8

I have some Matlab code which needs to be speeded up. Through profiling, I've identified a particular function as the culprit in slowing down the execution. This function is called hundreds of thousands of times within a loop.

My first thought was to convert the function to mex (using Matlab Coder) to speed it up. However, common programming sense tells me the interface between Matlab and the mex code would lead to some overhead, which means calling this mex function thousands of times might not be a good idea. Is this correct? Or does Matlab do some magic when it's the same mex being called repeatedly to remove the overhead?

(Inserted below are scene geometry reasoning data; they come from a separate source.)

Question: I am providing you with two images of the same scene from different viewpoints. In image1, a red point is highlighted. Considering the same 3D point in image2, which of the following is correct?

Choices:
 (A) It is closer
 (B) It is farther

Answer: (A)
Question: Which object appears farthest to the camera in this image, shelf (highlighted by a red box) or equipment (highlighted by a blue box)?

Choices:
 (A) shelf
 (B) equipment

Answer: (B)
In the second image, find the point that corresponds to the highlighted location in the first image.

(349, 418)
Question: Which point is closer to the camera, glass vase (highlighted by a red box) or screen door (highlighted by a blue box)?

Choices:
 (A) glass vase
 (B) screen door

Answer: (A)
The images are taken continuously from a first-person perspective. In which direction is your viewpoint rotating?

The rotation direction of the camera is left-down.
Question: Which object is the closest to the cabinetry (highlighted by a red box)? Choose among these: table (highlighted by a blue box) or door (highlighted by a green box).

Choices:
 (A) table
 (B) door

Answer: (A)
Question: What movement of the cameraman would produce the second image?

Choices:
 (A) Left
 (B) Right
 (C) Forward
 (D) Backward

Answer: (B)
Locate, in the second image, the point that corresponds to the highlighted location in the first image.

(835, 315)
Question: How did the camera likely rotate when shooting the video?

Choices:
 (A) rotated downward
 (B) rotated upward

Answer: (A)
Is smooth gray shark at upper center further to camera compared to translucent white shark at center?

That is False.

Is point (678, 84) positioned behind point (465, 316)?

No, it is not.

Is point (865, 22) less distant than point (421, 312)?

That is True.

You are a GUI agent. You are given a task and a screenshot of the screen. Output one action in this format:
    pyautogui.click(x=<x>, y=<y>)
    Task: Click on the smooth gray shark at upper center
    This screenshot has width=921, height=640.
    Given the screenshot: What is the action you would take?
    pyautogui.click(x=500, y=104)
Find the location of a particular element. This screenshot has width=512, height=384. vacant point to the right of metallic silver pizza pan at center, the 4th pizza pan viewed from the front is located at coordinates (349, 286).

If there is significant overhead, I'm thinking of restructuring the code so as to add the loop to the function itself and then creating a mex of that. Before doing that, I would like to validate my assumption to justify the time spent on this.

Update:

I tried @angainor's suggestion, and created donothing.m with the following code:

function nothing = donothing(dummy) %#codegen
nothing = dummy;
end

Then, I created a mex function from this as donothing_mex, and tried the following code:

tic;
for i=1:1000000
    donothing_mex(5);
end
toc;

The result was that a million calls to the function took about 9 seconds. This is not a significant overhead for our purposes, so for now I think I will convert the called function alone to mex. However, calling a function from a loop that executes about a million times does seem a pretty stupid idea in retrospect, considering this is performance critical code, so moving the loop to the mex function is still in the books, but with much lesser priority.

Sundar R
  • 13,776
  • 6
  • 49
  • 76
  • 1
    Definitely move the loop to the code. It should require only 2 or 3 extra lines of mex code and will save you probably 8.5 seconds out of that 9. – twerdster Oct 17 '12 at 07:37
  • 2
    Judging from your comments on @angainor's answer, the approach you're taking has an aftertaste of an [XY problem](http://meta.stackexchange.com/questions/66377/what-is-the-xy-problem), e.g., the MEX you want to create to solve a performance issue *might* just have a much faster solution in Matlab, just one you haven't thought of before. Can you perhaps post the essence of the calculations you want to perform in the loop you have now? – Rody Oldenhuis Oct 17 '12 at 08:03
  • @RodyOldenhuis That is also a good point. [Premature optimization is the root of all evil](http://shreevatsa.wordpress.com/2008/05/16/premature-optimization-is-the-root-of-all-evil/) ;) – angainor Oct 17 '12 at 08:54
  • @RodyOldenhuis It's basically an implementation of the algorithm given here: http://ginstrom.com/scribbles/2007/12/01/fuzzy-substring-matching-with-levenshtein-distance-in-python/ The only change from that code is that instead of having two variables row1 and row2 I have a single matrix 'dist' containing the Levenshtein distances matrix. – Sundar R Oct 17 '12 at 20:21

3 Answers3

5

As usual, it all depends on the amount of work you do in the MEX file.. The overhead of calling MEX function is constant and does not depend on e.g., the problem size. It means that arguments are not copied to new, temporary arrays. Hence, if it is enough work, the MATLAB overhead of calling the MEX file will not show. Anyway, in my experience the MEX call overhead is significant only for the first time the mex function is called - the dynamic library has to be loaded, symbols resolved etc. Subsequent MEX calls have very little overhead and are very efficient.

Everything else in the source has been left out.